The dependency graph is stored in module-level global arrays:

  • g_module_names — Module names extracted from file paths
  • g_file_paths — Full paths to source files
  • g_dependencies — Dependency lists per file (from @use directives)
  • g_dep_counts — Number of dependencies per file
  • g_visited / g_in_stack — Reserved for future cycle detection
  • g_graph_size — Number of files in the graph

Limitations

  • Maximum 500 files per project (fs::MAX_FILES)
  • Maximum 200 dependencies per file (parser::MAX_DEPS)
  • No circular dependency detection (infrastructure exists but is unused)
  • Unix onlygetch and file discovery use stty/find/system() calls
  • Local files only — no remote package management

Troubleshooting

"No .lx files found"
Ensure you're in a directory with .lx files, or that [project] directory in lumix.toml points to the right path.

"No entry point auto-detected"
Make sure exactly one file contains pub const main -> fn.
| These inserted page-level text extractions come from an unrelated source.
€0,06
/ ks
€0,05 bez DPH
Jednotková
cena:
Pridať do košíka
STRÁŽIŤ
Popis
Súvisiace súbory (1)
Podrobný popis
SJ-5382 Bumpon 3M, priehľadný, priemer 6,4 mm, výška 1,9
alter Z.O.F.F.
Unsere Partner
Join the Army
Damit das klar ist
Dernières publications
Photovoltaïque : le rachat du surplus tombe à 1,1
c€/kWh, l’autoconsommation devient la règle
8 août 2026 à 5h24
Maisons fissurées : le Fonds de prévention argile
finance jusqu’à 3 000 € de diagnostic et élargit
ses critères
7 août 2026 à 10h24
Check for typos in the signature.

"No output name provided"
Supply a name as a CLI argument (./lumix build myapp) or set name under [project] in lumix.toml.

"Could not extract module name"
Files must have a .lx extension and a valid filename.

Build fails with missing dependencies
Ensure all imported modules exist as .lx files in the scan path, and that the standard library is in the std/ directory accessible to the compiler. If you installed Luma using install.sh, this should be set up automatically.


Future Enhancements

See TODO.md for planned features and improvements.